International investment strategist at deVere Group Tom Elliott, pictured left, made the call as, in his view, global stock markets enter 2018 with “positive momentum”, including the Dow Jones, which has achieved the historical feat of going over 25,000 points.

Market confidence, says Elliott, is supported by a “reasonably strong cyclical upswing” in world GDP growth.

This growth, he says, is being translated into corporate earnings growth thanks to the view that central banks will not “significantly tighten” monetary policy unless justified by growth and inflation data, and by the US corporate tax cuts announced in December which will boost Wall Street corporate earnings.

“In the face of continuing low interest rates and bond yields,” says Elliott, “investors now have little alternative but to support risk assets such as equities and non-core government bonds, if they want a yield that will beat inflation.”  

The overriding view among investors when it comes to market performance in 2018 is best summed up by the acronym MOTS – “more of the same”.

In other words, deVere Group sees solid returns for stock markets with continuing low volatility, and positive returns from investment grade corporate bonds.

However, says Elliott, there are risks to the “MOTS scenario”.

These include, he says, central bank policy error, Trump turning America away from its traditional support for free trade, a credit crunch in the Chinese financial system and from geopolitics such as North Korea and the Middle East.

“However, as supporters of MOTS would argue,” he points out, “none of these risks are particularly new and they failed to de-rail markets in 2017.”

He continues: “We favour a long-term multi-asset approach to investing, whereby investors choose a suitable combination of global equities and bonds – depending on their risk profile and investment horizon – and leave the portfolio unchanged. Regular re-balancing ensures winners are sold and losers are bought – which financial history, and common sense, supports but which is so hard for us to do in practice.”

Look to the east for value – west is not best

In the coming year, says Elliott, Japanese and emerging market stock markets appear to some commentators to offer most value, the US less so.

The Japanese economy, which grew at an annualised rate of 1.4% in the third quarter 2017 (despite a shrinking population), continues to benefit from a weak yen and the upturn in global demand for its exports, he points out.

Says Elliott: “Fiscal reform, in particular lower corporate tax rates for companies that increase wages by 3% or more, comes into effect in April.

“It is hoped that this will lead to improvements in household demand growth, which has been weak in recent years.

Emerging market equities continue to look undervalued relative to their developed market peers on most valuation measures, despite their outperformance in 2017.

The only way is down for Wall Street

Turning to the US, his analysis urges caution, saying that Wall Street is the “most overvalued” of the major stock markets, with the attractiveness of equities against bonds diminishing as Treasury yields creep up.

“However,” he says, “the increase in yields is likely to be modest and US corporate earnings growth will remain strong, limiting any pull-back in share prices.”

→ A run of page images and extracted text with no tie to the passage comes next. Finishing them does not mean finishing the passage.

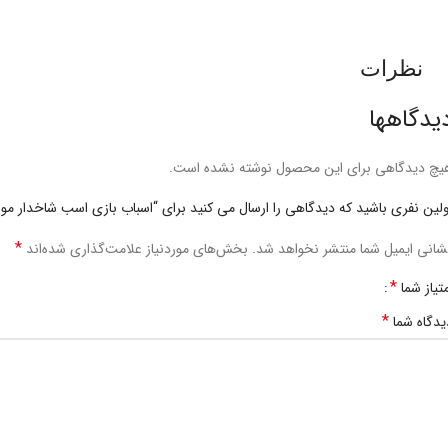
نظرات
یدگاهها
یچ دیدگاهی برای این محصول نوشته نشده است.
ولین نفری باشید که دیدگاهی را ارسال می کنید برای “اسباب بازی اسب شاخدار مو
*
شانی ایمیل شما منتشر نخواهد شد.
بخش‌های موردنیاز علامت‌گذاری شده‌اند
*
متیاز شما
*
یدگاه شما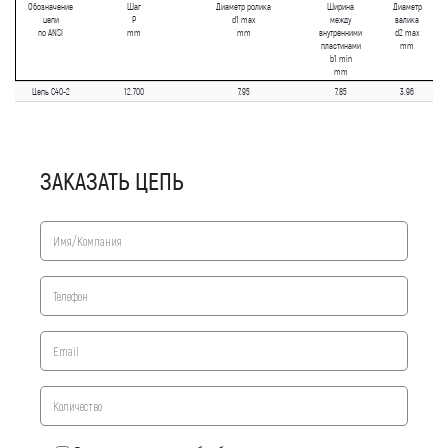
Обозначение
Шаг
Диаметр ролика
Ширина
Диаметр
цепи
P
d1 max
между
валика
по ANSI
mm
mm
внутренними
d2 max
пластинами
mm
b1 min
mm
Цепь C40-2
12.700
7.95
7.85
3.96
ЗАКАЗАТЬ ЦЕПЬ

The weak dollar will help to boost export earnings, while strong consumer confidence supports domestic-focused sectors.

Tax cuts will be a net benefit to US corporate earnings, but the impact of changes to the tax code on individual sectors is as yet unpredictable, in Elliott’s.

“Fourth quarter earnings statements and outlook comments, from mid-January, will hopefully offer clues,” he says.

Elliott is less certain about fixed income, saying: “Once again we begin the year with commentators generally nervous of bonds, fearing that an inflation problem is around the corner. Some fear that central banks will tighten monetary policy faster than is priced into the market in an accelerated effort to ‘normalise’ policy.

“It seems prudent to heed such warnings, even while acknowledging that the fear of imminent inflation has been voiced by monetarist hawks – and proved wrong- ever since central bank’s policies of quantitative easing and ultra-low interest rates began nearly 10 years ago.

“This suggests favouring short duration core government bonds, since the cash can be re-invested in a few years in higher bond yields.”